## Stored items from a collection
● ● ●
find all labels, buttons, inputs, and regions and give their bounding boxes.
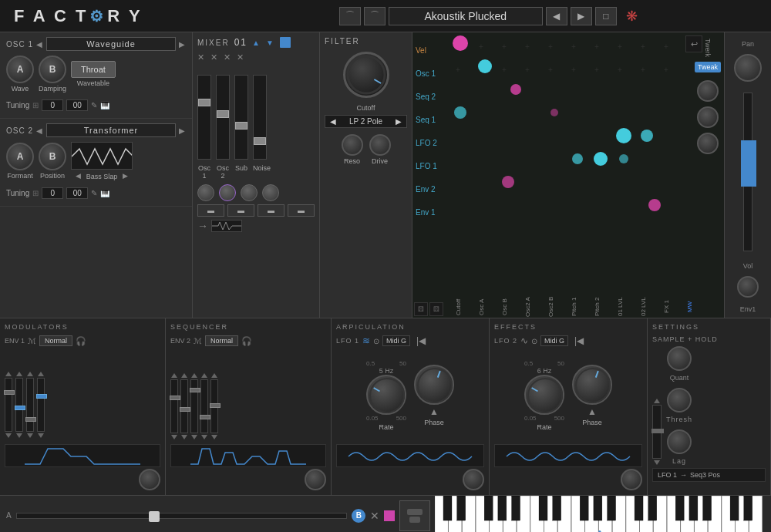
filter-cutoff-knob[interactable] bbox=[343, 52, 389, 98]
piano-keyboard[interactable] bbox=[435, 496, 765, 533]
seq-fader-3-up[interactable] bbox=[191, 373, 197, 378]
seq-fader-3-track[interactable] bbox=[190, 379, 198, 433]
seq-fader-4-up[interactable] bbox=[201, 373, 207, 378]
pan-osc2[interactable] bbox=[219, 184, 236, 201]
env1-fader-a-track[interactable] bbox=[5, 378, 12, 432]
seq-fader-5-track[interactable] bbox=[210, 379, 218, 433]
env1-morph-icon[interactable]: ℳ bbox=[28, 337, 36, 345]
mute-osc2[interactable]: ✕ bbox=[210, 52, 217, 62]
osc2-tuning-edit[interactable]: ✎ bbox=[91, 189, 97, 197]
sh-fader-track[interactable] bbox=[652, 405, 662, 459]
matrix-dice-btn2[interactable]: ⚄ bbox=[429, 302, 443, 316]
twerk-knob3[interactable] bbox=[697, 133, 719, 154]
env1-fader-d-track[interactable] bbox=[37, 378, 45, 432]
osc1-next[interactable]: ▶ bbox=[179, 40, 186, 49]
osc1-knob-a[interactable]: A bbox=[6, 56, 34, 83]
osc2-knob-a[interactable]: A bbox=[6, 143, 34, 170]
morph-thumb[interactable] bbox=[149, 511, 160, 522]
ch-btn-1[interactable]: ▬ bbox=[197, 204, 224, 217]
mixer-fader-osc1[interactable] bbox=[197, 75, 211, 160]
osc2-prev[interactable]: ◀ bbox=[36, 126, 43, 135]
twerk-knob2[interactable] bbox=[697, 106, 719, 128]
filter-type-next[interactable]: ▶ bbox=[396, 117, 402, 126]
seq-fader-4-track[interactable] bbox=[200, 379, 208, 433]
mixer-fader-noise[interactable] bbox=[253, 75, 267, 160]
env1-fader-a-down[interactable] bbox=[5, 433, 12, 438]
matrix-return-btn[interactable]: ↩ bbox=[685, 35, 702, 52]
osc1-knob-b[interactable]: B bbox=[39, 56, 66, 83]
morph-pad[interactable] bbox=[399, 500, 430, 531]
env2-type-btn[interactable]: Normal bbox=[205, 335, 238, 346]
osc1-type[interactable]: Waveguide bbox=[46, 37, 176, 51]
ch-btn-3[interactable]: ▬ bbox=[258, 204, 284, 217]
seq-fader-1-down[interactable] bbox=[171, 435, 177, 439]
lfo2-mini-knob[interactable] bbox=[621, 469, 642, 490]
mixer-fader-sub[interactable] bbox=[234, 75, 248, 160]
mixer-arrow-icon[interactable]: → bbox=[197, 220, 208, 232]
osc2-knob-b[interactable]: B bbox=[39, 143, 66, 170]
env1-mini-knob[interactable] bbox=[139, 469, 160, 490]
mixer-up[interactable]: ▲ bbox=[252, 39, 261, 47]
lfo2-rate-knob[interactable] bbox=[524, 375, 564, 415]
osc2-waveform-next[interactable]: ▶ bbox=[123, 172, 128, 180]
env1-fader-c-track[interactable] bbox=[26, 378, 34, 432]
osc2-tuning-grid-icon[interactable]: ⊞ bbox=[32, 189, 39, 197]
osc1-tuning-edit[interactable]: ✎ bbox=[91, 101, 97, 109]
preset-arc-left[interactable]: ⌒ bbox=[339, 7, 361, 25]
lfo1-reset-btn[interactable]: |◀ bbox=[416, 335, 426, 346]
env2-morph-icon[interactable]: ℳ bbox=[194, 337, 202, 345]
seq-fader-4-down[interactable] bbox=[201, 435, 207, 439]
seq-mini-knob[interactable] bbox=[305, 469, 326, 490]
preset-name[interactable]: Akoustik Plucked bbox=[389, 7, 543, 25]
env1-fader-c-up[interactable] bbox=[27, 372, 33, 376]
mute-sub[interactable]: ✕ bbox=[224, 52, 231, 62]
mute-noise[interactable]: ✕ bbox=[237, 52, 244, 62]
lfo2-phase-knob[interactable] bbox=[572, 365, 612, 405]
env1-fader-d-down[interactable] bbox=[38, 433, 44, 438]
morph-pink-sq[interactable] bbox=[384, 510, 395, 521]
mixer-output[interactable] bbox=[211, 220, 242, 232]
osc1-tuning-fine[interactable] bbox=[66, 99, 88, 111]
mute-osc1[interactable]: ✕ bbox=[197, 52, 204, 62]
filter-type-selector[interactable]: ◀ LP 2 Pole ▶ bbox=[325, 115, 407, 128]
env1-fader-b-up[interactable] bbox=[16, 372, 22, 376]
seq-fader-2-up[interactable] bbox=[181, 373, 187, 378]
env1-fader-b-track[interactable] bbox=[15, 378, 23, 432]
env1-headphone[interactable]: 🎧 bbox=[76, 336, 86, 346]
osc1-tuning-grid-icon[interactable]: ⊞ bbox=[32, 101, 39, 109]
sh-fader-up[interactable] bbox=[654, 399, 660, 403]
preset-prev[interactable]: ◀ bbox=[546, 7, 567, 25]
osc2-type[interactable]: Transformer bbox=[46, 123, 176, 137]
preset-next[interactable]: ▶ bbox=[571, 7, 592, 25]
morph-slider[interactable] bbox=[16, 513, 348, 519]
lfo1-clock-icon[interactable]: ⊙ bbox=[373, 337, 379, 345]
pan-knob[interactable] bbox=[734, 54, 762, 82]
tweak-button[interactable]: Tweak bbox=[695, 62, 721, 72]
seq-fader-1-track[interactable] bbox=[170, 379, 178, 433]
osc2-waveform-prev[interactable]: ◀ bbox=[76, 172, 81, 180]
pan-sub[interactable] bbox=[241, 184, 258, 201]
matrix-dice-btn1[interactable]: ⚄ bbox=[414, 302, 428, 316]
mixer-fader-osc2[interactable] bbox=[216, 75, 230, 160]
pan-osc1[interactable] bbox=[197, 184, 214, 201]
env1-fader-c-down[interactable] bbox=[27, 433, 33, 438]
vol-fader-thumb[interactable] bbox=[741, 140, 756, 187]
lag-knob[interactable] bbox=[667, 429, 692, 454]
lfo1-mini-knob[interactable] bbox=[463, 469, 484, 490]
env1-fader-d-up[interactable] bbox=[38, 372, 44, 376]
seq-fader-2-track[interactable] bbox=[180, 379, 188, 433]
preset-arc-right[interactable]: ⌒ bbox=[364, 7, 386, 25]
preset-save[interactable]: □ bbox=[595, 7, 617, 25]
ch-btn-4[interactable]: ▬ bbox=[288, 204, 315, 217]
filter-reso-knob[interactable] bbox=[342, 134, 363, 156]
lfo1-type[interactable]: Midi G bbox=[382, 335, 410, 346]
osc1-prev[interactable]: ◀ bbox=[36, 40, 43, 49]
mixer-active-sq[interactable] bbox=[280, 37, 291, 48]
seq-fader-3-down[interactable] bbox=[191, 435, 197, 439]
osc2-tuning-fine[interactable] bbox=[66, 187, 88, 199]
filter-drive-knob[interactable] bbox=[369, 134, 391, 156]
vol-fader-track[interactable] bbox=[743, 93, 752, 251]
seq-fader-5-up[interactable] bbox=[211, 373, 217, 378]
seq-fader-2-down[interactable] bbox=[181, 435, 187, 439]
sh-fader-down[interactable] bbox=[654, 460, 660, 465]
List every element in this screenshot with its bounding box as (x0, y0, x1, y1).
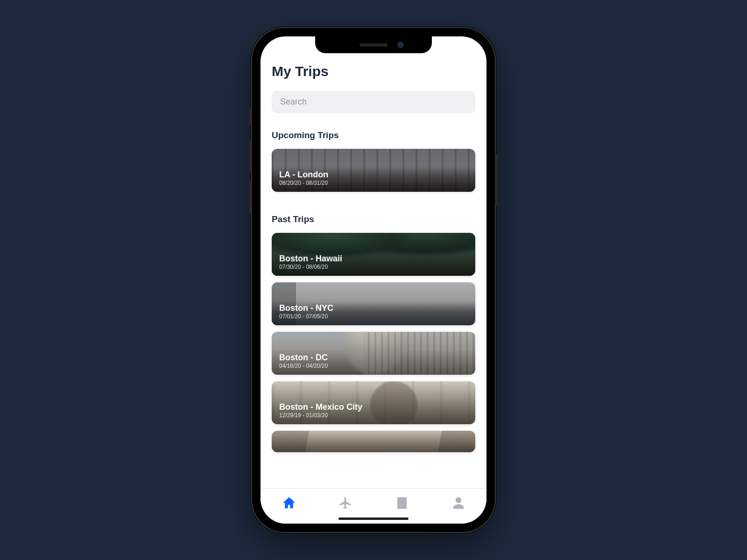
trip-card-dates: 04/18/20 - 04/20/20 (279, 363, 468, 369)
home-icon (282, 496, 296, 510)
trip-card[interactable]: Boston - NYC07/01/20 - 07/05/20 (272, 282, 475, 325)
volume-down-button (249, 182, 252, 215)
power-button (495, 154, 498, 205)
trip-card-overlay (272, 431, 475, 452)
upcoming-trip-list: LA - London08/20/20 - 08/31/20 (272, 149, 475, 192)
search-input[interactable] (272, 91, 475, 113)
mute-switch (249, 107, 252, 126)
trip-card-title: Boston - DC (279, 353, 468, 363)
trip-card-dates: 08/20/20 - 08/31/20 (279, 180, 468, 186)
trip-card-dates: 07/30/20 - 08/06/20 (279, 264, 468, 270)
trip-card[interactable]: Boston - DC04/18/20 - 04/20/20 (272, 332, 475, 375)
trip-card[interactable]: LA - London08/20/20 - 08/31/20 (272, 149, 475, 192)
content-scroll[interactable]: My Trips Upcoming Trips LA - London08/20… (261, 36, 486, 488)
trip-card[interactable]: Boston - Mexico City12/29/19 - 01/03/20 (272, 381, 475, 424)
volume-up-button (249, 140, 252, 173)
trip-card-title: Boston - Hawaii (279, 254, 468, 264)
speaker-grille (359, 43, 388, 47)
past-trip-list: Boston - Hawaii07/30/20 - 08/06/20Boston… (272, 233, 475, 452)
phone-frame: My Trips Upcoming Trips LA - London08/20… (252, 28, 495, 532)
tab-hotels[interactable] (392, 493, 412, 513)
section-title-past: Past Trips (272, 214, 475, 224)
tab-profile[interactable] (448, 493, 469, 513)
home-indicator[interactable] (338, 518, 409, 520)
trip-card-title: LA - London (279, 170, 468, 180)
person-icon (451, 496, 465, 510)
notch (315, 36, 432, 53)
tab-flights[interactable] (335, 493, 356, 513)
trip-card-dates: 07/01/20 - 07/05/20 (279, 313, 468, 320)
trip-card[interactable] (272, 431, 475, 452)
trip-card-title: Boston - NYC (279, 303, 468, 313)
trip-card-dates: 12/29/19 - 01/03/20 (279, 412, 468, 419)
building-icon (395, 496, 409, 510)
section-title-upcoming: Upcoming Trips (272, 130, 475, 140)
front-camera (397, 42, 404, 48)
page-title: My Trips (272, 63, 475, 79)
plane-icon (338, 496, 352, 510)
trip-card-title: Boston - Mexico City (279, 402, 468, 412)
trip-card[interactable]: Boston - Hawaii07/30/20 - 08/06/20 (272, 233, 475, 276)
tab-home[interactable] (279, 493, 299, 513)
screen: My Trips Upcoming Trips LA - London08/20… (261, 36, 486, 524)
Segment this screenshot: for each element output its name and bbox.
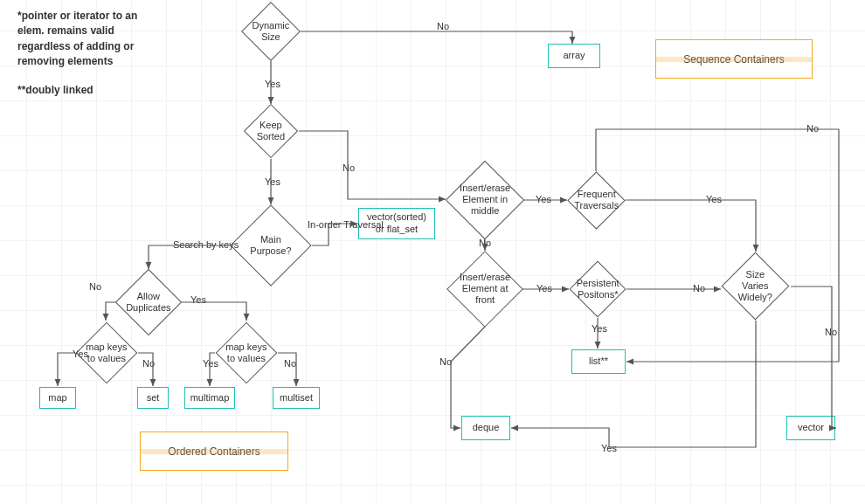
result-multiset: multiset [273, 387, 320, 409]
label-yes-2: Yes [265, 176, 280, 187]
diagram-canvas: *pointer or iterator to an elem. remains… [0, 0, 865, 504]
banner-sequence-containers: Sequence Containers [655, 39, 813, 79]
label-no-2: No [343, 162, 355, 173]
decision-size-varies: Size Varies Widely? [722, 252, 790, 321]
label-no-1: No [437, 21, 449, 31]
label-yes-8: Yes [536, 283, 552, 293]
result-deque: deque [461, 416, 510, 440]
result-map: map [39, 387, 76, 409]
decision-main-purpose: Main Purpose? [230, 204, 311, 286]
decision-keep-sorted: Keep Sorted [244, 104, 298, 158]
label-yes-3: Yes [190, 294, 206, 305]
decision-persistent-positions: Persistent Positons* [569, 260, 626, 317]
label-yes-5: Yes [203, 358, 218, 369]
decision-frequent-traversals: Frequent Traversals [567, 171, 625, 229]
result-list: list** [571, 349, 626, 374]
result-multimap: multimap [184, 387, 235, 409]
label-search-by-keys: Search by keys [173, 239, 239, 250]
label-no-7: No [806, 123, 819, 134]
result-array: array [548, 44, 600, 68]
footnote-1: *pointer or iterator to an elem. remains… [17, 9, 166, 70]
label-yes-1: Yes [265, 79, 280, 89]
label-inorder-traversal: In-order Traversal [308, 219, 360, 230]
decision-insert-middle: Insert/erase Element in middle [446, 161, 525, 240]
label-no-4: No [142, 358, 155, 369]
label-yes-9: Yes [592, 323, 607, 334]
decision-insert-front: Insert/erase Element at front [446, 251, 523, 328]
label-no-8: No [439, 356, 452, 367]
label-yes-4: Yes [73, 349, 88, 359]
decision-allow-duplicates: Allow Duplicates [115, 269, 182, 335]
label-no-6: No [479, 238, 491, 248]
label-yes-10: Yes [601, 443, 617, 453]
label-yes-6: Yes [536, 194, 551, 204]
label-no-9: No [693, 283, 705, 293]
label-no-5: No [284, 358, 296, 369]
decision-dynamic-size: Dynamic Size [241, 2, 301, 61]
footnote-2: **doubly linked [17, 83, 166, 98]
banner-ordered-containers: Ordered Containers [140, 432, 288, 471]
decision-map-keys-right: map keys to values [216, 322, 278, 384]
label-no-3: No [89, 281, 101, 292]
label-yes-7: Yes [706, 194, 722, 204]
label-no-10: No [825, 327, 837, 337]
result-vector: vector [786, 416, 835, 440]
result-set: set [137, 387, 169, 409]
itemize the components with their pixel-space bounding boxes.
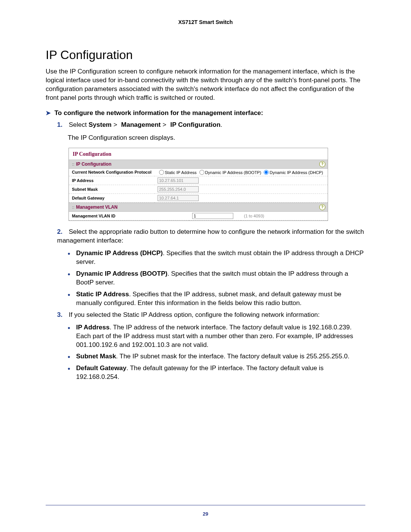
radio-dhcp[interactable] <box>264 170 269 175</box>
page-number: 29 <box>0 511 411 517</box>
ip-address-field[interactable] <box>158 177 199 184</box>
ip-address-row: IP Address <box>69 176 328 185</box>
panel-title: IP Configuration <box>69 148 328 160</box>
radio-static-ip-label: Static IP Address <box>165 170 197 175</box>
radio-bootp[interactable] <box>199 170 204 175</box>
list-item: Static IP Address. Specifies that the IP… <box>68 290 365 308</box>
help-icon[interactable]: ? <box>319 204 325 210</box>
step-number: 1. <box>57 121 67 129</box>
grip-icon: :: <box>72 205 75 209</box>
protocol-row: Current Network Configuration Protocol S… <box>69 169 328 176</box>
mgmt-vlan-id-field[interactable] <box>192 213 233 219</box>
default-gateway-label: Default Gateway <box>69 194 155 203</box>
default-gateway-field[interactable] <box>158 195 199 201</box>
ip-config-panel: IP Configuration ::IP Configuration ? Cu… <box>68 148 328 221</box>
list-item: Default Gateway. The default gateway for… <box>68 364 365 382</box>
step-number: 2. <box>57 228 67 236</box>
task-heading-text: To configure the network information for… <box>54 109 263 117</box>
list-item: IP Address. The IP address of the networ… <box>68 323 365 350</box>
step-3: 3. If you selected the Static IP Address… <box>57 311 365 320</box>
section-management-vlan: ::Management VLAN ? <box>69 203 328 212</box>
footer-divider <box>46 505 365 505</box>
step-1-text: Select System > Management > IP Configur… <box>69 121 222 128</box>
ip-address-label: IP Address <box>69 176 155 185</box>
subnet-mask-label: Subnet Mask <box>69 185 155 194</box>
step-number: 3. <box>57 311 67 320</box>
radio-bootp-label: Dynamic IP Address (BOOTP) <box>205 170 261 175</box>
radio-dhcp-label: Dynamic IP Address (DHCP) <box>269 170 323 175</box>
network-fields-list: IP Address. The IP address of the networ… <box>68 323 365 382</box>
list-item: Dynamic IP Address (DHCP). Specifies tha… <box>68 249 365 267</box>
mgmt-vlan-id-hint: (1 to 4093) <box>241 212 328 220</box>
ip-config-table: Current Network Configuration Protocol S… <box>69 169 328 203</box>
grip-icon: :: <box>72 162 75 166</box>
task-heading: ➤To configure the network information fo… <box>46 109 365 117</box>
mgmt-vlan-id-label: Management VLAN ID <box>69 212 189 220</box>
protocol-options-list: Dynamic IP Address (DHCP). Specifies tha… <box>68 249 365 308</box>
step-1-result: The IP Configuration screen displays. <box>68 134 365 142</box>
list-item: Subnet Mask. The IP subnet mask for the … <box>68 352 365 361</box>
section-ip-configuration: ::IP Configuration ? <box>69 160 328 169</box>
subnet-mask-row: Subnet Mask <box>69 185 328 194</box>
radio-static-ip[interactable] <box>159 170 164 175</box>
document-header: XS712T Smart Switch <box>46 19 365 25</box>
step-2-text: Select the appropriate radio button to d… <box>57 228 364 244</box>
step-2: 2. Select the appropriate radio button t… <box>57 228 365 245</box>
mgmt-vlan-table: Management VLAN ID (1 to 4093) <box>69 212 328 220</box>
default-gateway-row: Default Gateway <box>69 194 328 203</box>
step-3-text: If you selected the Static IP Address op… <box>69 311 320 318</box>
protocol-label: Current Network Configuration Protocol <box>69 169 155 176</box>
step-1: 1. Select System > Management > IP Confi… <box>57 121 365 130</box>
document-page: XS712T Smart Switch IP Configuration Use… <box>0 0 411 532</box>
mgmt-vlan-row: Management VLAN ID (1 to 4093) <box>69 212 328 220</box>
intro-paragraph: Use the IP Configuration screen to confi… <box>46 67 365 102</box>
list-item: Dynamic IP Address (BOOTP). Specifies th… <box>68 270 365 287</box>
section-title: IP Configuration <box>46 48 365 62</box>
subnet-mask-field[interactable] <box>158 186 199 192</box>
triangle-icon: ➤ <box>46 109 51 117</box>
help-icon[interactable]: ? <box>319 161 325 167</box>
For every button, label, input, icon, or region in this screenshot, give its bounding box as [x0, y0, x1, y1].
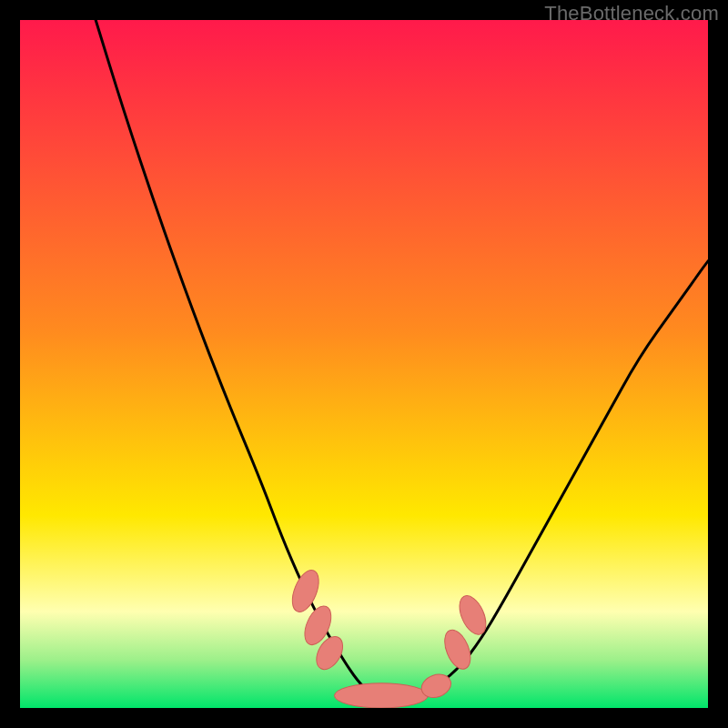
● ● ●
Whichever lines of the records above hold the word "grid" should all be copied out.

## Exercise output
osc2-tuning-grid-icon[interactable]: ⊞ bbox=[32, 189, 39, 197]
osc1-tuning-grid-icon[interactable]: ⊞ bbox=[32, 101, 39, 109]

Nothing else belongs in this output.